> [TASK GOAL] Each record should be given again exactly as it appears, with no image included.

> [SUPPLIED RECORDS]
=== Section Start ===

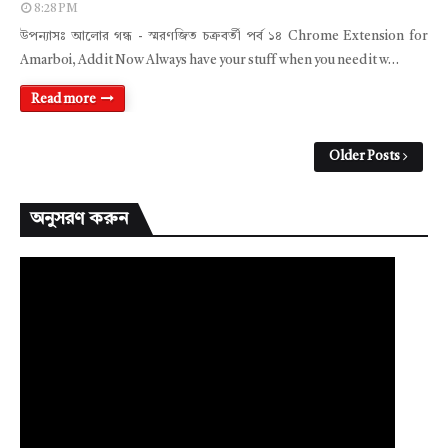
8:28 PM
উপন্যাসঃ আলোর গন্ধ - স্মরণজিত চক্রবর্তী পর্ব ১৪ Chrome Extension for
Amarboi, Add it Now Always have your stuff when you need it w…
Read more
Older Posts
অনুসরণ করুন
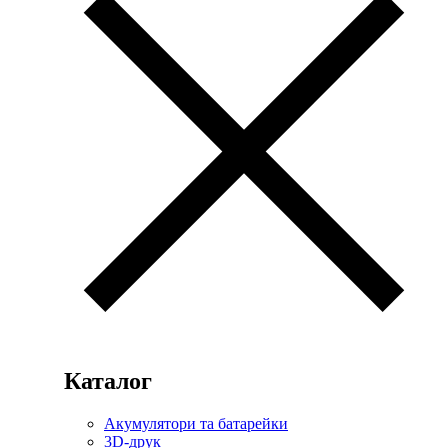
Каталог
Акумулятори та батарейки
3D-друк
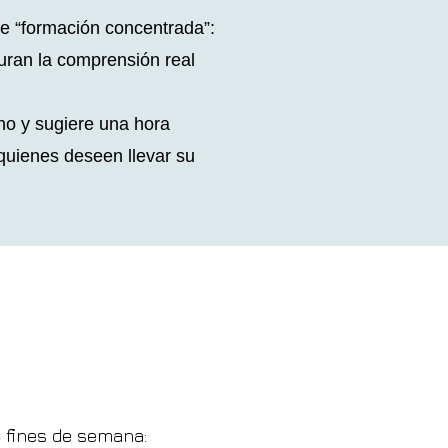
de “formación concentrada”:
uran la comprensión real
no y sugiere una hora
quienes deseen llevar su
4 fines de semana:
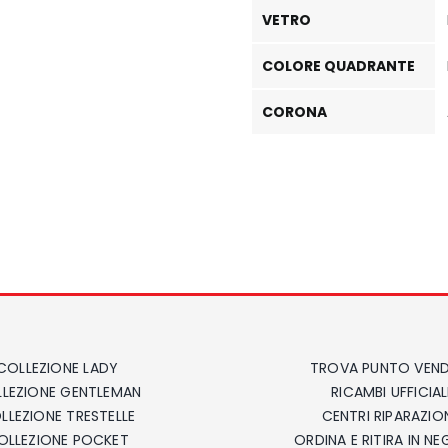
VETRO
COLORE QUADRANTE
CORONA
COLLEZIONE LADY
TROVA PUNTO VEND
LEZIONE GENTLEMAN
RICAMBI UFFICIAL
LLEZIONE TRESTELLE
CENTRI RIPARAZIO
OLLEZIONE POCKET
ORDINA E RITIRA IN N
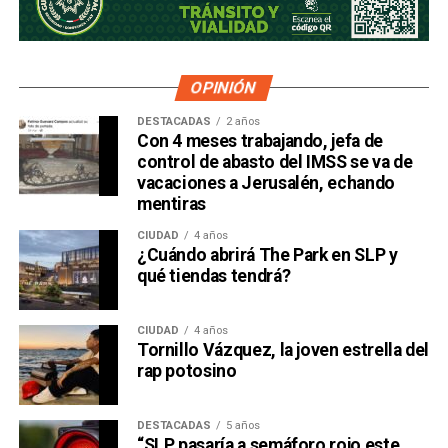
OPINIÓN
DESTACADAS
2 años
Con 4 meses trabajando, jefa de
control de abasto del IMSS se va de
vacaciones a Jerusalén, echando
mentiras
CIUDAD
4 años
¿Cuándo abrirá The Park en SLP y
qué tiendas tendrá?
CIUDAD
4 años
Tornillo Vázquez, la joven estrella del
rap potosino
DESTACADAS
5 años
“SLP pasaría a semáforo rojo este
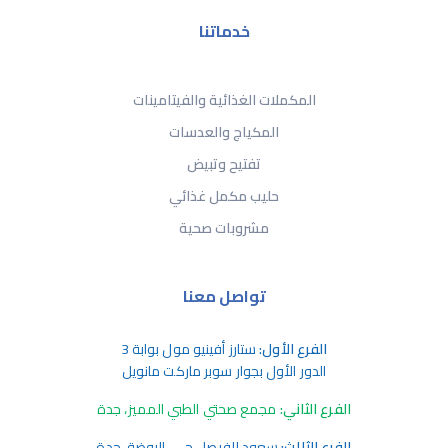
خدماتنا
المكملات الغذائية والفيتامينات
المكياج والعدسات
تفتيح وتبيض
حليب مكمل غذائي
مشروبات صحية
تواصل معنا
الفرع الأول:
ستارز أفينيو مول بوابة 3
الدور الأول بجوار سوبر ماركت مانويل
الفرع الثاني:
مجمع صحتي الطبي المميز، جدة
الفرع الثالث:
سعود الفيصل حي، الروضة، جدة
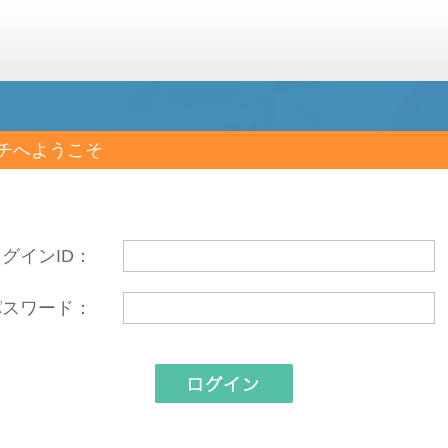
チへようこそ
グインID：
パスワード：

=== Section End ===

> [YOUR RESPONSE]
8:28 PM
উপন্যাসঃ আলোর গন্ধ - স্মরণজিত চক্রবর্তী পর্ব ১৪ Chrome Extension for
Amarboi, Add it Now Always have your stuff when you need it w…
Read more
Older Posts
অনুসরণ করুন
Каталог
Акумулятори та батарейки
3D-друк
de “formación concentrada”:
uran la comprensión real
no y sugiere una hora
quienes deseen llevar su
4 fines de semana:
VETRO
COLORE QUADRANTE
CORONA
COLLEZIONE LADY
TROVA PUNTO VEND
LEZIONE GENTLEMAN
RICAMBI UFFICIAL
LLEZIONE TRESTELLE
CENTRI RIPARAZIO
OLLEZIONE POCKET
ORDINA E RITIRA IN N
OPINIÓN
DESTACADAS
2 años
Con 4 meses trabajando, jefa de
control de abasto del IMSS se va de
vacaciones a Jerusalén, echando
mentiras
CIUDAD
4 años
¿Cuándo abrirá The Park en SLP y
qué tiendas tendrá?
CIUDAD
4 años
Tornillo Vázquez, la joven estrella del
rap potosino
DESTACADAS
5 años
“SLP pasaría a semáforo rojo este
خدماتنا
المكملات الغذائية والفيتامينات
المكياج والعدسات
تفتيح وتبيض
حليب مكمل غذائي
مشروبات صحية
تواصل معنا
الفرع الأول:
ستارز أفينيو مول بوابة 3
الدور الأول بجوار سوبر ماركت مانويل
الفرع الثاني:
مجمع صحتي الطبي المميز، جدة
الفرع الثالث:
سعود الفيصل حي، الروضة، جدة
チへようこそ
グインID：
パスワード：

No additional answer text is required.